The proposal was accepted; Dan’s job got even better. Within a week, he would have to implement his proposed specification, create a sample application, make any necessary changes to the spec, submit it back to the EG, and believe me, it was good.

Things yet to come.

JSF2 is still under review, and all of these changes may yet be changed, but I’m confident that the people in charge have heads on their shoulders, and that they are pointing in the right direction.

I’m impressed. Impressed by Dan Allen, Jim Driscoll, Ryan Lubke, and by Sun for starting to recognize that its developer community is its best chance at survival. JSF2 won’t have everything that we’ve asked for, but it will have the most critical features that the community has asked for. I’m impressed that it’s turning out so well: Component writing is truly easy; pages will be bookmark-able; templating is built in; and annotations are on the way to deprecating faces-config.xml for trivial tasks.
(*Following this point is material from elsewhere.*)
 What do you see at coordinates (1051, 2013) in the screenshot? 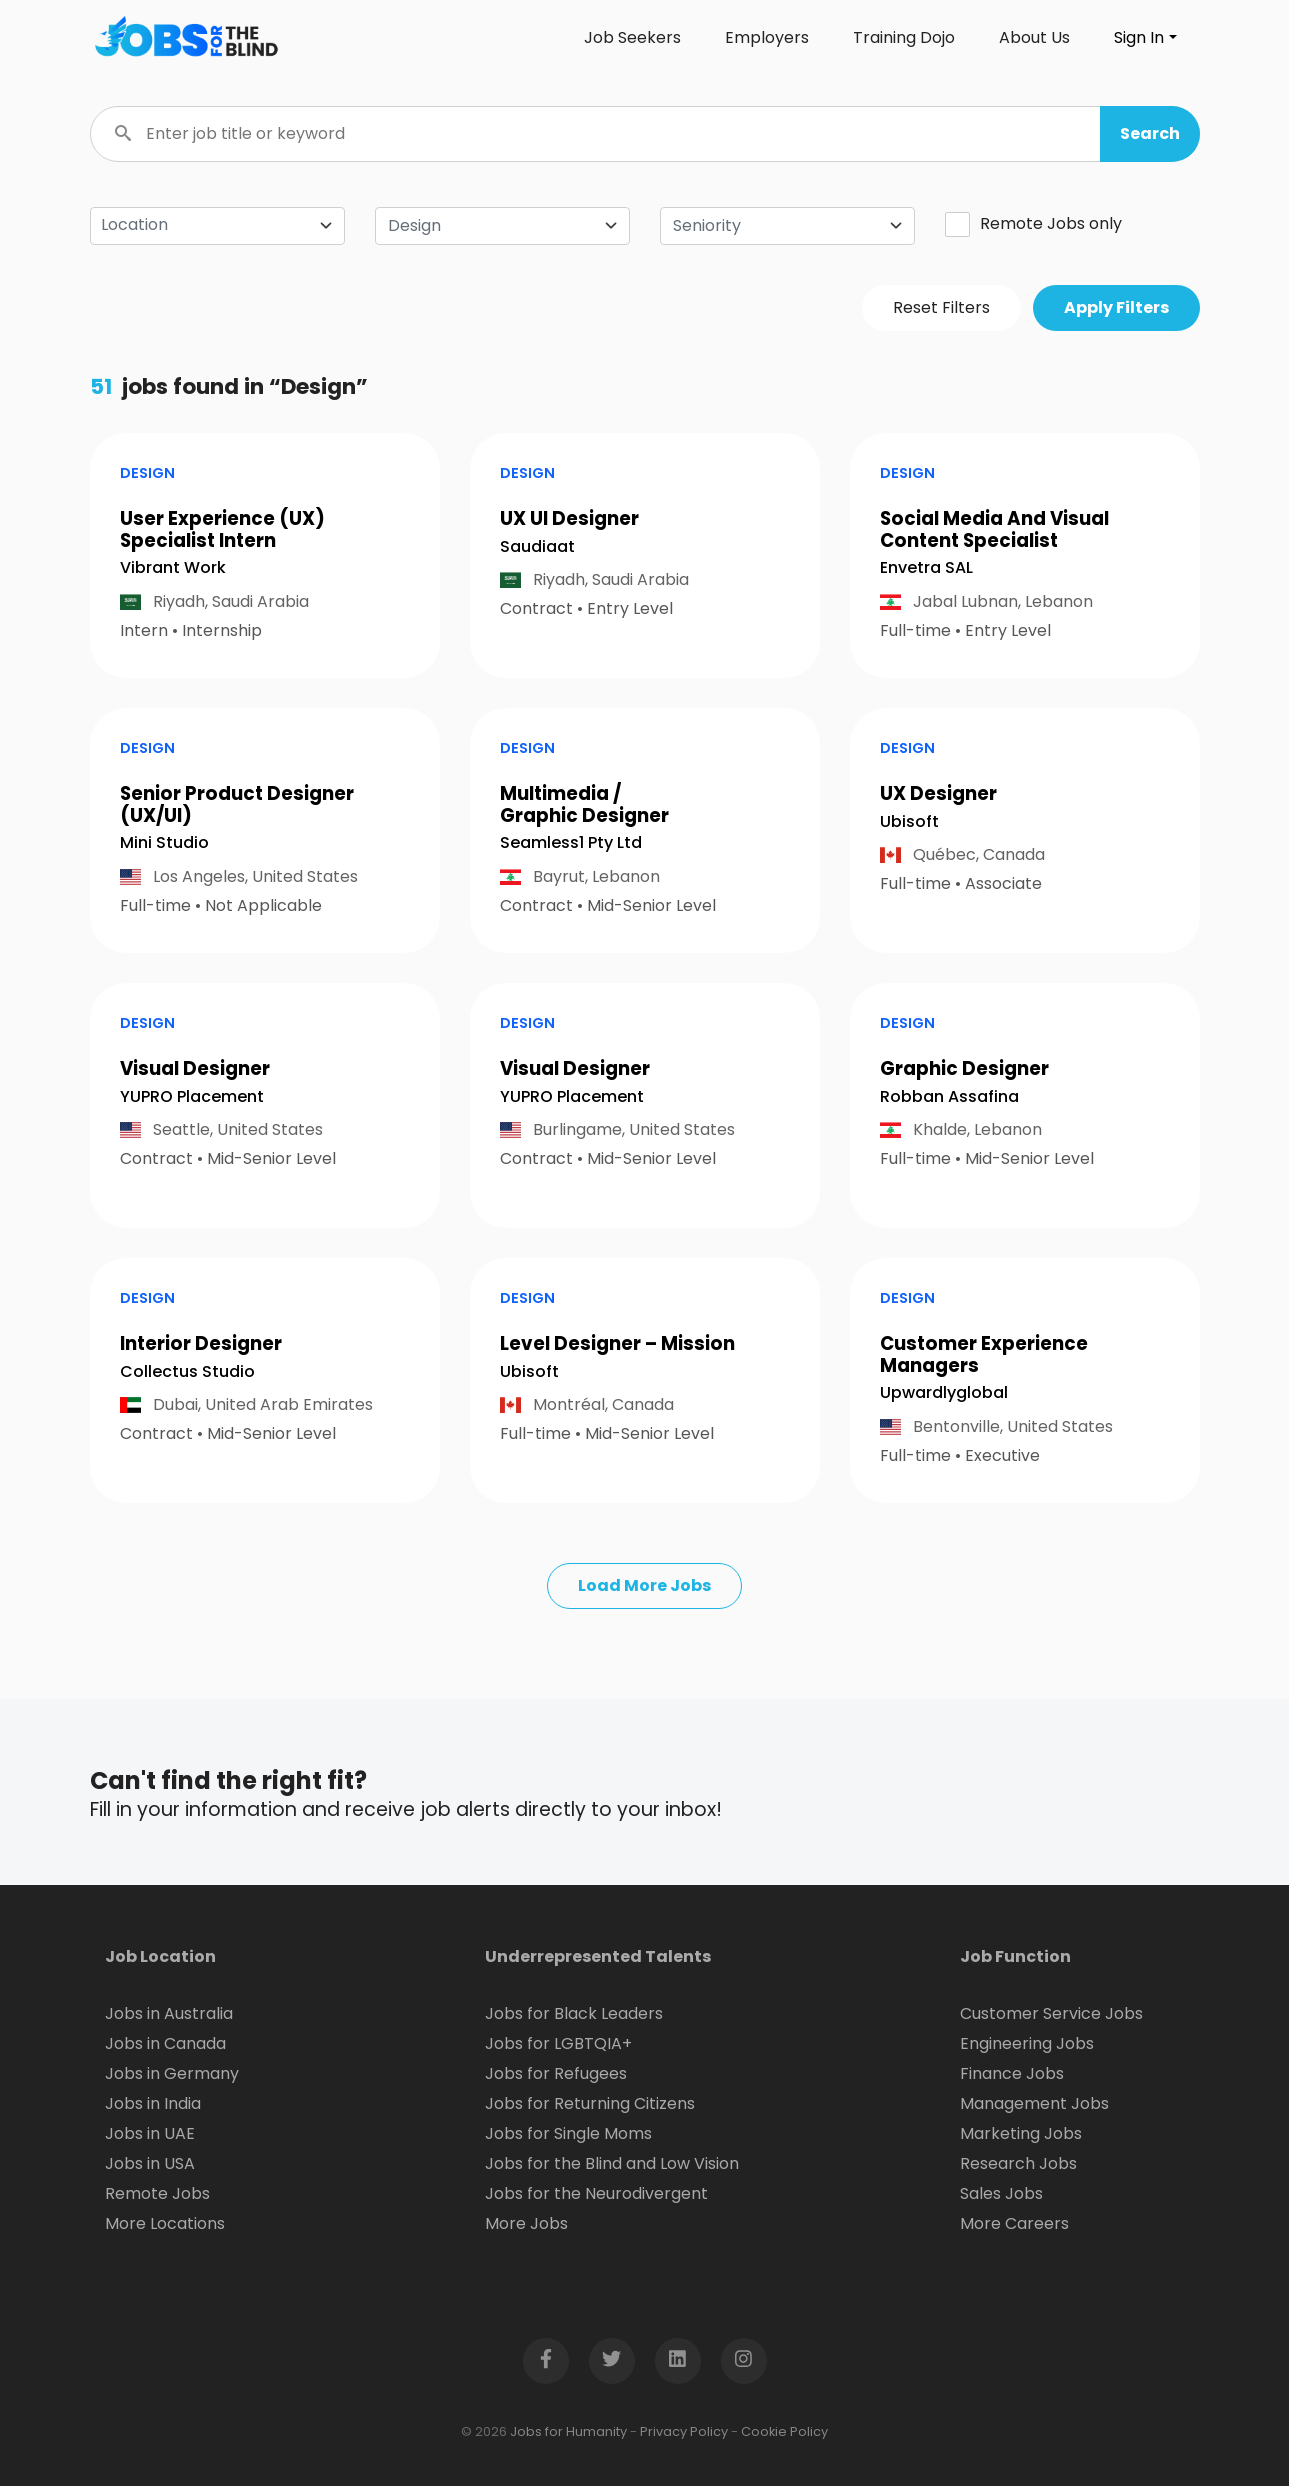 I see `Customer Service Jobs` at bounding box center [1051, 2013].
So what can Sun do next? Well. For starters, keep listening. Don’t limit ideas to people on its payroll. JSF2 will be a success if Sun gives users a voice.
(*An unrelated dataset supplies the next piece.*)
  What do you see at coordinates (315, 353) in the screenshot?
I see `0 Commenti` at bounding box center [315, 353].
The developer blogs are great, but we need a centralized place for core documentation. The site needs to be fast, and you should be able to easily register and contribute. Yes, it will take management and oversight, but we aren’t out to hurt anyone. Dear sun: “We like what you’re doing, and the direction in which we think you might be turning. We’re here to further the cause of software development, and guess what… If you listen to us… we’ll do it for free.”

Whether or not this happens, the future of JSF is in our hands.

1http://www.jcp.org/en/jsr/results?id=614 2http://weblogs.java.net/blog/cayhorstmann/archive/2009/01/a_call_to_fix_t.html

Posted in Java, JSF

6 Comments

  1. Interesting and well written

  2. Chris Hansen says:

    For someone spending as much time with JSF as you clearly do, I hope you’ve taken a serious look at Wicket. If not, I think you’re doing yourself a disservice.

    I’ve used JSF for a couple of years now and been (ignorantly) content, and now I regret not looking into Wicket sooner. You owe it to yourself to at least give it a serious try.

    1. wil says:

      Agreed. Encourage Java programmers to at least take a look at and try Wicket. Its programming model is more natural, at least to me.

  3. After much Googling, I found your post to be marvelous on JSF 2.0. I have been behind many technologies, Spring MVC, Wicket etc. trying to figure out speed, development ease, re usability and possible integration with a rules engine. Sticking to core java technologies always paid off. I am still concerned about the performance metrics of jsf 2.0. If that is sound, I think we’ve got an elite framework to do web on. Any news on performance?

  4. Nepoez says:

    To me, JSF combined with SEAM helps me produce web apps in the least amount of code compared to other frameworks out there. It’s also very fun to write. The problem is as fun as it is, the performance is also the worst of anything else I’ve tried.

    Oh yeah, it’s also very easy to break a JSF app with back buttons.